I Finally Invented Perfect Chocolate Chip Cookies
Sarah and I met nearly eight years ago while walking in our neighborhood when my daughter was 3 weeks old and hers was 6 months old. We began hanging out with our babies and talking about absolutely everything parenting- and not parenting-related. Two years later, we had second children, boys, and often had playdates with the four kids and potlucks at one of our houses, did meal planning, and swapped favorite recipes.
Somehow we got it into our heads that we were going to make the perfect chocolate chip cookie. The perfect cookie is, of course, a highly subjective categorization. Still, we discovered that, along with so many things in common, we liked the same kind of cookie: bakery-style soft and squishy, cake-like cookies with caramelized bottoms and not too much spread or crunch. We liked a mix of milk and semisweet chips. We liked to eat them warm.
We had never previously found perfection out in the world or achieved it in our kitchens. Sarah’s husband graciously offered to help judge our efforts, and we began making every chocolate chip cookie recipe on the internet or in any of our many cookbooks. Perfection alluded us. We started experimenting with our own recipes, changing ingredients and amounts of ingredients with each try. We did all brown sugar, then all white, then a combo. We used some wheat flour, some white, some all or none. We added starch. We upped vanilla. They weren’t quite perfect.

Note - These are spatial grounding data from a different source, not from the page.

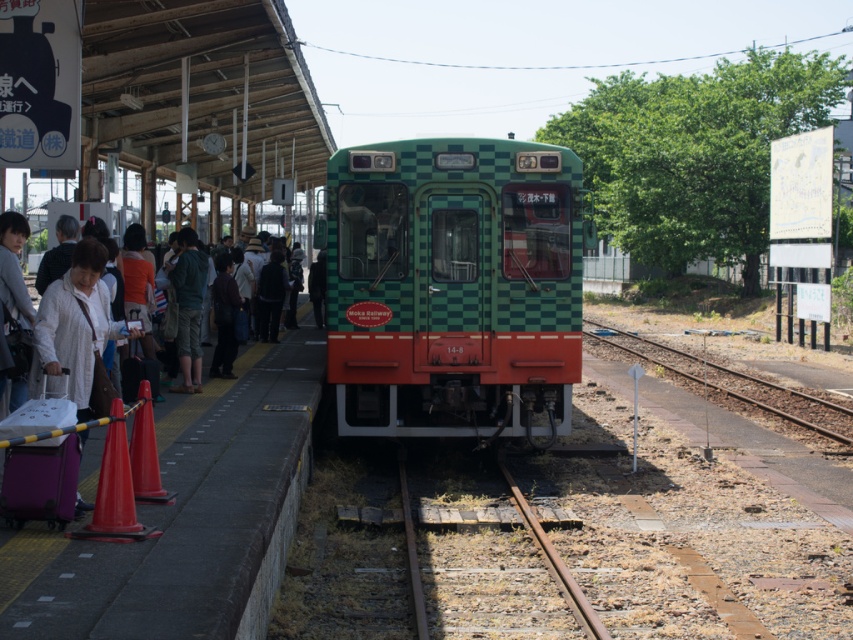 Question: Among these points, which one is nearest to the camera?

Choices:
 (A) (412, 561)
 (B) (508, 316)

Answer: (A)

Question: Does green checkered train at center have a lesser width compared to brown gravel track at lower right?

Choices:
 (A) no
 (B) yes

Answer: (B)

Question: Is rusty metal train track at center bigger than brown gravel track at lower right?

Choices:
 (A) yes
 (B) no

Answer: (B)

Question: Which point appears closest to the camera in this image?

Choices:
 (A) (834, 433)
 (B) (550, 572)

Answer: (B)

Question: Can you confirm if rusty metal train track at center is wider than brown gravel track at lower right?

Choices:
 (A) yes
 (B) no

Answer: (B)

Question: Which object is closer to the camera taking this photo?

Choices:
 (A) rusty metal train track at center
 (B) green checkered train at center
 (C) brown gravel track at lower right

Answer: (A)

When lockdown hit in mid-March 2020, we were a block apart but could not see each other in person. We found the app, Marco Polo, and left each other long, rambling messages about our days at home with kids, grocery supply woes, and whether or not we were staying sane (we were not).
We also kept up our baking, a common pandemic pastime. So many people wanted to bake that flour was in high demand and supply was low. We ran out and had to stop making cookies. One day Sarah found two bags of flour at the store and left one for me on her porch. I waved through her window and walked home with my precious cargo. I passed a woman walking her dog, who saw my bundle and said, “You’re so lucky!” I was.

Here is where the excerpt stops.